What needs to be done =>
A faithful, word-for-word copy of the data below is required, without pictures.

(Stored data entries)

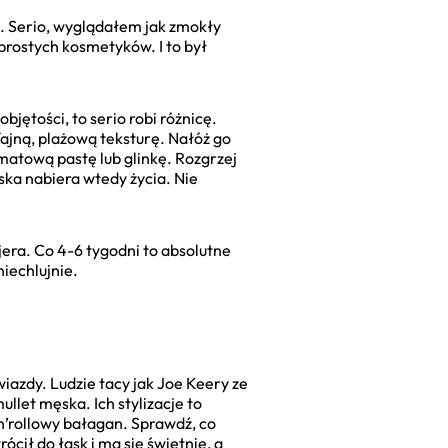
a. Serio, wyglądałem jak zmokły
prostych kosmetyków. I to był
jętości, to serio robi różnicę.
 fajną, plażową teksturę. Nałóż go
 matową pastę lub glinkę. Rozgrzej
ęska nabiera wtedy życia. Nie
era. Co 4-6 tygodni to absolutne
niechlujnie.
wiazdy. Ludzie tacy jak Joe Keery ze
llet męska. Ich stylizacje to
’n’rollowy bałagan. Sprawdź, co
ócił do łask i ma się świetnie, a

Output below =>
a. Serio, wyglądałem jak zmokły
prostych kosmetyków. I to był
jętości, to serio robi różnicę.
 fajną, plażową teksturę. Nałóż go
 matową pastę lub glinkę. Rozgrzej
ęska nabiera wtedy życia. Nie
era. Co 4-6 tygodni to absolutne
niechlujnie.
wiazdy. Ludzie tacy jak Joe Keery ze
llet męska. Ich stylizacje to
’n’rollowy bałagan. Sprawdź, co
ócił do łask i ma się świetnie, a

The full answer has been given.